PROBLEM TO WORK ON: Ignore the pictures in the data below and set down exactly the lines from its first line through the line containing "lta de empleo".

GIVEN ENTRIES section start

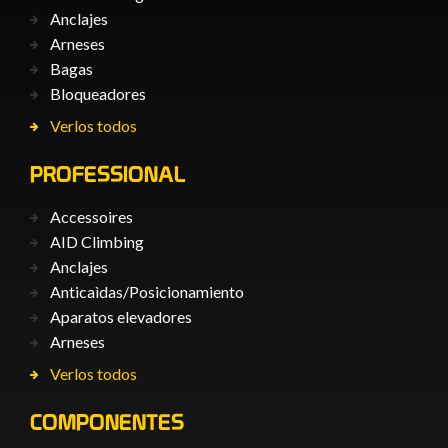
Anclajes
Arneses
Bagas
Bloqueadores
Verlos todos
PROFESSIONAL
Accessoires
AID Climbing
Anclajes
Anticaìdas/Posicionamiento
Aparatos elevadores
Arneses
Verlos todos
COMPONENTES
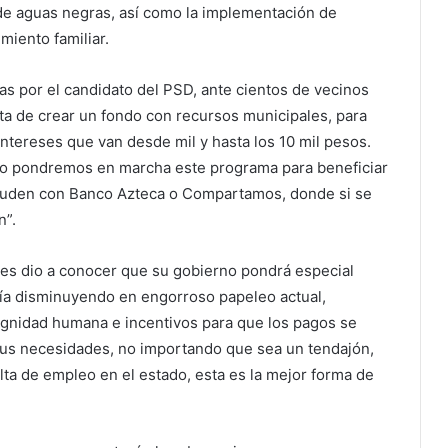
de aguas negras, así como la implementación de
miento familiar.
das por el candidato del PSD, ante cientos de vecinos
 de crear un fondo con recursos municipales, para
intereses que van desde mil y hasta los 10 mil pesos.
eso pondremos en marcha este programa para beneficiar
deuden con Banco Azteca o Compartamos, donde si se
n”.
les dio a conocer que su gobierno pondrá especial
mía disminuyendo en engorroso papeleo actual,
gnidad humana e incentivos para que los pagos se
sus necesidades, no importando que sea un tendajón,
lta de empleo en el estado, esta es la mejor forma de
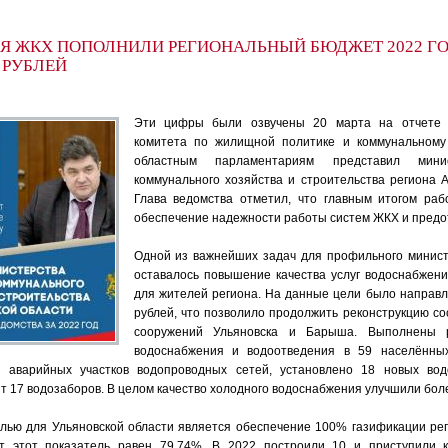
Я ЖКХ ПОПОЛНИЛИ РЕГИОНАЛЬНЫЙ БЮДЖЕТ 2022 ГО
 РУБЛЕЙ
Эти цифры были озвучены 20 марта на отчете 
комитета по жилищной политике и коммунальному 
областным парламентариям представил ми
коммунального хозяйства и строительства региона 
Глава ведомства отметил, что главным итогом раб
обеспечение надежности работы систем ЖКХ и пред
Одной из важнейших задач для профильного минист
оставалось повышение качества услуг водоснабжен
для жителей региона. На данные цели было направл
рублей, что позволило продолжить реконструкцию с
сооружений Ульяновска и Барыша. Выполнены 
водоснабжения и водоотведения в 59 населённых
м аварийных участков водопроводных сетей, установлено 18 новых во
т 17 водозаборов. В целом качество холодного водоснабжения улучшили боле
лью для Ульяновской области является обеспечение 100% газификации реги
 этот показатель равен 79,74%. В 2022 построили 10 и приступили к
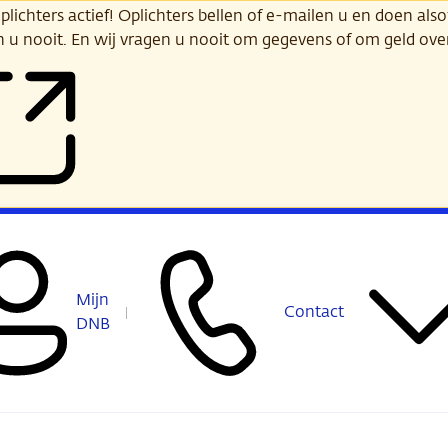
ichters actief! Oplichters bellen of e-mailen u en doen alsof
n u nooit. En wij vragen u nooit om gegevens of om geld ov
Mijn
Contact
DNB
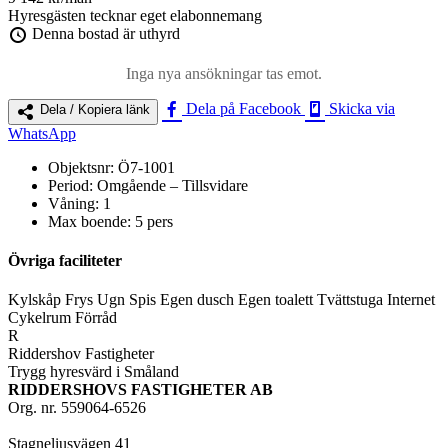
Hyresgästen tecknar eget elabonnemang
Denna bostad är uthyrd
Inga nya ansökningar tas emot.
Dela på Facebook
Skicka via
Dela / Kopiera länk
WhatsApp
Objektsnr:
Ö7-1001
Period:
Omgående – Tillsvidare
Våning:
1
Max boende:
5 pers
Övriga faciliteter
Kylskåp
Frys
Ugn
Spis
Egen dusch
Egen toalett
Tvättstuga
Internet
Cykelrum
Förråd
R
Riddershov Fastigheter
Trygg hyresvärd i Småland
RIDDERSHOVS FASTIGHETER AB
Org. nr. 559064-6526
Stagneliusvägen 41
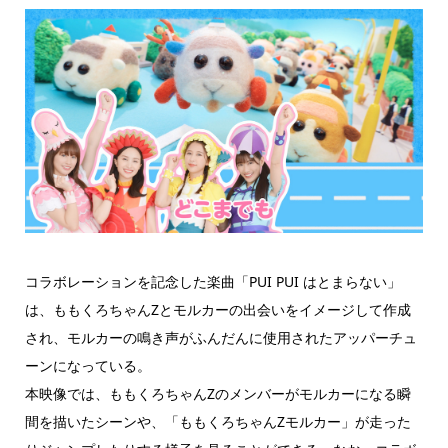
コラボレーションを記念した楽曲「PUI PUI はとまらない」
は、ももくろちゃんZとモルカーの出会いをイメージして作成
され、モルカーの鳴き声がふんだんに使用されたアッパーチュ
ーンになっている。
本映像では、ももくろちゃんZのメンバーがモルカーになる瞬
間を描いたシーンや、「ももくろちゃんZモルカー」が走った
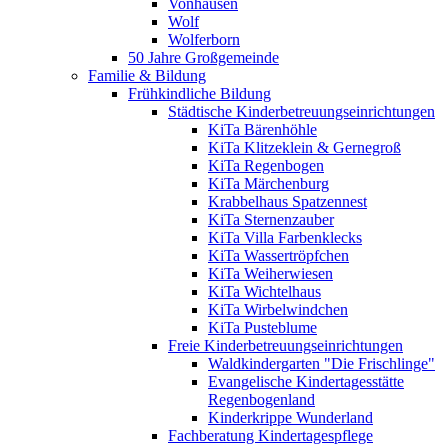
Vonhausen
Wolf
Wolferborn
50 Jahre Großgemeinde
Familie & Bildung
Frühkindliche Bildung
Städtische Kinderbetreuungseinrichtungen
KiTa Bärenhöhle
KiTa Klitzeklein & Gernegroß
KiTa Regenbogen
KiTa Märchenburg
Krabbelhaus Spatzennest
KiTa Sternenzauber
KiTa Villa Farbenklecks
KiTa Wassertröpfchen
KiTa Weiherwiesen
KiTa Wichtelhaus
KiTa Wirbelwindchen
KiTa Pusteblume
Freie Kinderbetreuungseinrichtungen
Waldkindergarten "Die Frischlinge"
Evangelische Kindertagesstätte
Regenbogenland
Kinderkrippe Wunderland
Fachberatung Kindertagespflege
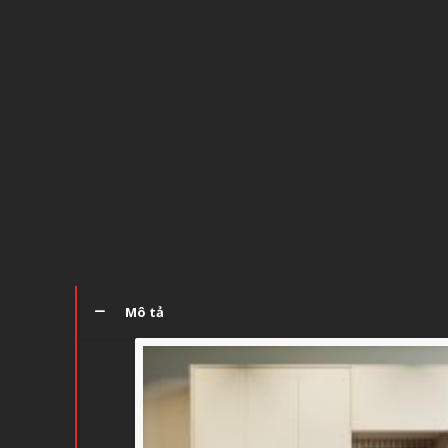
Mô tả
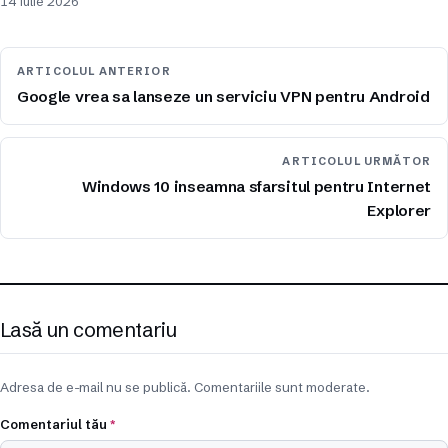
14 iulie 2026
ARTICOLUL ANTERIOR
Google vrea sa lanseze un serviciu VPN pentru Android
ARTICOLUL URMĂTOR
Windows 10 inseamna sfarsitul pentru Internet
Explorer
Lasă un comentariu
Adresa de e-mail nu se publică. Comentariile sunt moderate.
Comentariul tău
*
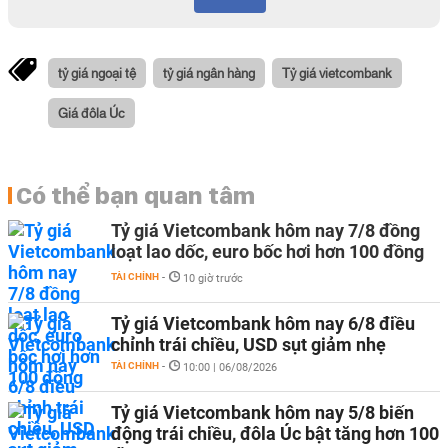
tỷ giá ngoại tệ
tỷ giá ngân hàng
Tỷ giá vietcombank
Giá đôla Úc
Có thể bạn quan tâm
Tỷ giá Vietcombank hôm nay 7/8 đồng
loạt lao dốc, euro bốc hơi hơn 100 đồng
TÀI CHÍNH
-
10 giờ trước
Tỷ giá Vietcombank hôm nay 6/8 điều
chỉnh trái chiều, USD sụt giảm nhẹ
TÀI CHÍNH
-
10:00 | 06/08/2026
Tỷ giá Vietcombank hôm nay 5/8 biến
động trái chiều, đôla Úc bật tăng hơn 100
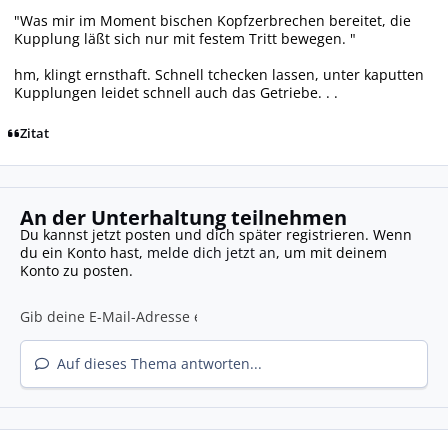
"Was mir im Moment bischen Kopfzerbrechen bereitet, die
Kupplung läßt sich nur mit festem Tritt bewegen. "
hm, klingt ernsthaft. Schnell tchecken lassen, unter kaputten
Kupplungen leidet schnell auch das Getriebe. . .
Zitat
An der Unterhaltung teilnehmen
Du kannst jetzt posten und dich später registrieren. Wenn
du ein Konto hast,
melde dich jetzt an
, um mit deinem
Konto zu posten.
Auf dieses Thema antworten...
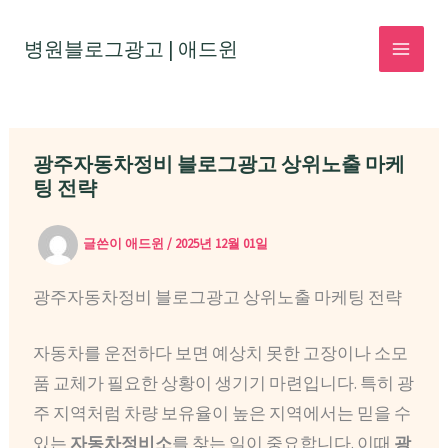
콘
텐
병원블로그광고 | 애드윈
MAI
츠
로
MEN
건
광주자동차정비 블로그광고 상위노출 마케
너
팅 전략
뛰
기
글쓴이
애드윈
/
2025년 12월 01일
광주자동차정비 블로그광고 상위노출 마케팅 전략
자동차를 운전하다 보면 예상치 못한 고장이나 소모
품 교체가 필요한 상황이 생기기 마련입니다. 특히 광
주 지역처럼 차량 보유율이 높은 지역에서는 믿을 수
있는
자동차정비소
를 찾는 일이 중요합니다. 이때
광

GIVEN ENTRIES section end

WRITTEN RESPONSE:
Anclajes
Arneses
Bagas
Bloqueadores
Verlos todos
PROFESSIONAL
Accessoires
AID Climbing
Anclajes
Anticaìdas/Posicionamiento
Aparatos elevadores
Arneses
Verlos todos
COMPONENTES
de aguas negras, así como la implementación de
miento familiar.
das por el candidato del PSD, ante cientos de vecinos
 de crear un fondo con recursos municipales, para
intereses que van desde mil y hasta los 10 mil pesos.
eso pondremos en marcha este programa para beneficiar
deuden con Banco Azteca o Compartamos, donde si se
n”.
les dio a conocer que su gobierno pondrá especial
mía disminuyendo en engorroso papeleo actual,
gnidad humana e incentivos para que los pagos se
sus necesidades, no importando que sea un tendajón,
lta de empleo en el estado, esta es la mejor forma de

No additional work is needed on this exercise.